The family camped at Devil's Lake Resort in Sauk County, Wisconsin recently.
We hiked up the West Bluff Trail.

You should know that the trails up in the Devil's Lake bluffs have no handrailings, no safety railings, and no warning signs.  As you swim at your own risk in the lake with no lifeguard, you also hike at your own risk.  There are points along the trail where the ground drops away from the century-old pavement that makes up the path.
Every year, someone dies from a fall from the bluffs.
Still, no safety measures.  And no lawsuits.

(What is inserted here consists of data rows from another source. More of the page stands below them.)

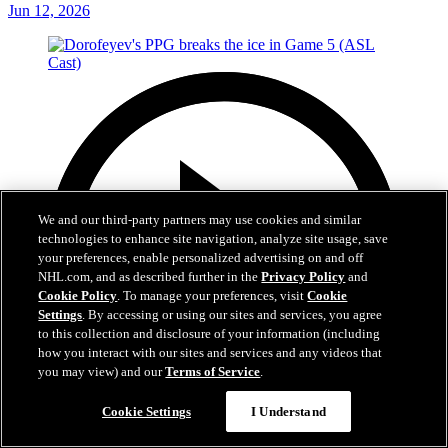
Jun 12, 2026
We and our third-party partners may use cookies and similar
technologies to enhance site navigation, analyze site usage, save
your preferences, enable personalized advertising on and off
NHL.com, and as described further in the
Privacy Policy
and
Cookie Policy
. To manage your preferences, visit
Cookie
Settings
. By accessing or using our sites and services, you agree
to this collection and disclosure of your information (including
how you interact with our sites and services and any videos that
you may view) and our
Terms of Service
.
Cookie Settings
I Understand
1:05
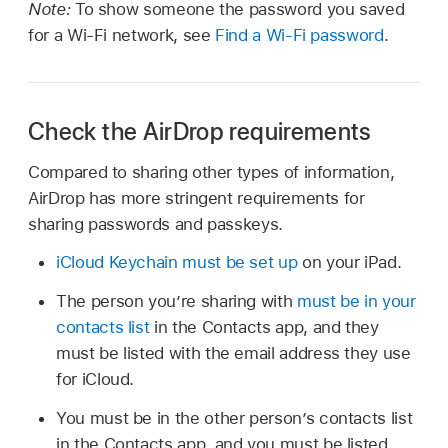
Note:
To show someone the password you saved
for a Wi-Fi network, see
Find a Wi-Fi password
.
Check the AirDrop requirements
Compared to sharing other types of information,
AirDrop has more stringent requirements for
sharing passwords and passkeys.
iCloud Keychain must be set up
on your iPad.
The person youʼre sharing with
must be in your
contacts list
in the Contacts app, and they
must be listed with the email address they use
for iCloud.
You must be in the other person’s contacts list
in the Contacts app, and you must be listed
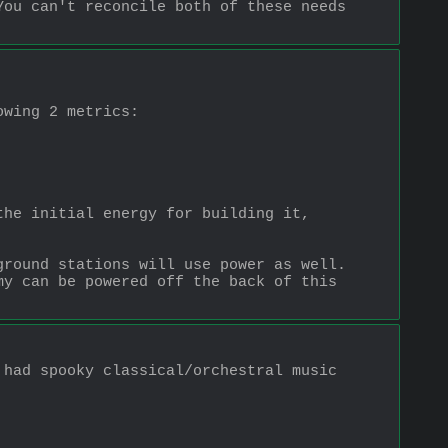
ou can't reconcile both of these needs 
owing 2 metrics:
he initial energy for building it, 
round stations will use power as well.  
y can be powered off the back of this 
had spooky classical/orchestral music 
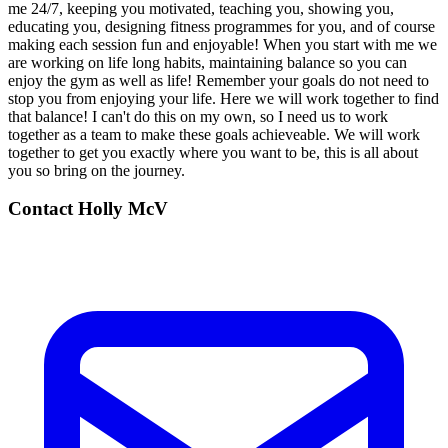
me 24/7, keeping you motivated, teaching you, showing you,
educating you, designing fitness programmes for you, and of course
making each session fun and enjoyable! When you start with me we
are working on life long habits, maintaining balance so you can
enjoy the gym as well as life! Remember your goals do not need to
stop you from enjoying your life. Here we will work together to find
that balance! I can't do this on my own, so I need us to work
together as a team to make these goals achieveable. We will work
together to get you exactly where you want to be, this is all about
you so bring on the journey.
Contact
Holly McV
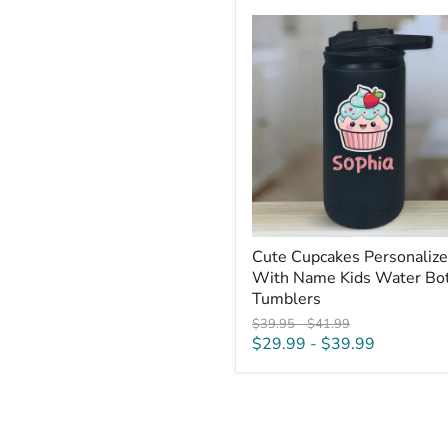
Cute
Cupcakes
Personalized
With
Name
Kids
Water
Bottle
Tumblers
Cute Cupcakes Personaliz
With Name Kids Water Bot
Tumblers
Original
Original
$39.95
-
$41.99
price
price
$29.99
-
$39.99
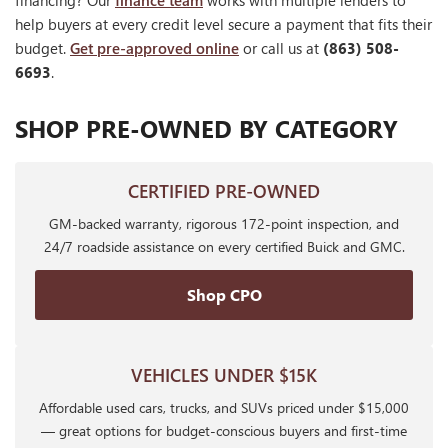
financing? Our
finance team
works with multiple lenders to
help buyers at every credit level secure a payment that fits their
budget.
Get pre-approved online
or call us at
(863) 508-
6693
.
SHOP PRE-OWNED BY CATEGORY
CERTIFIED PRE-OWNED
GM-backed warranty, rigorous 172-point inspection, and
24/7 roadside assistance on every certified Buick and GMC.
Shop CPO
VEHICLES UNDER $15K
Affordable used cars, trucks, and SUVs priced under $15,000
— great options for budget-conscious buyers and first-time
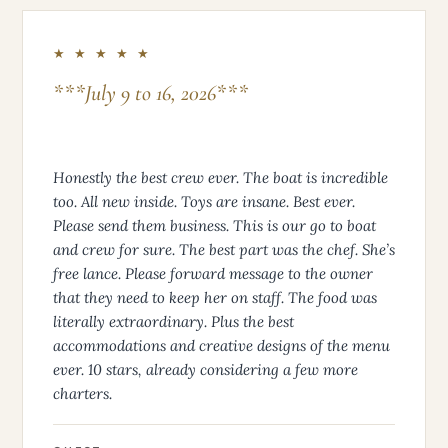
★ ★ ★ ★ ★
***July 9 to 16, 2026***
Honestly the best crew ever. The boat is incredible
too. All new inside. Toys are insane. Best ever.
Please send them business. This is our go to boat
and crew for sure. The best part was the chef. She’s
free lance. Please forward message to the owner
that they need to keep her on staff. The food was
literally extraordinary. Plus the best
accommodations and creative designs of the menu
ever. 10 stars, already considering a few more
charters.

We hiked the same trail about five or seven years ago when the boys were 8 to 12 years old.  That trail horrified me as a mother.  I made The Husband lead the family, and I pulled up the rear so I could keep an eye on my children.  At every potential danger, The Husband pointed it out and hollered out a warning.

Along the way, the boys wanted to look over the edge to see how high we were.
We were very high.
We were looking down on flying hawks.
There was a huge flat rock that we allowed the boys to snake out onto.
They were flat on their stomaches and too afraid of heights themselves to try anything foolish, yet I was a nervous wreck until they snaked back and were on ground far from the edge again.

I think just about everyone can understand where I'm coming from, right?

That hike ended uneventfully... except for when we were nearly at the end of the trek walking along the edge of the lake and gave in to Elder Son's desire to leap along the lake's edge boulders, and he lost his footing and bashed his shin bloody on the rocks.

This year, we make the same hike along the same trail.
Again, The Husband leads and I pull up the rear.
This time, Younger Son points out the potential dangers and hollers them back to me specifically.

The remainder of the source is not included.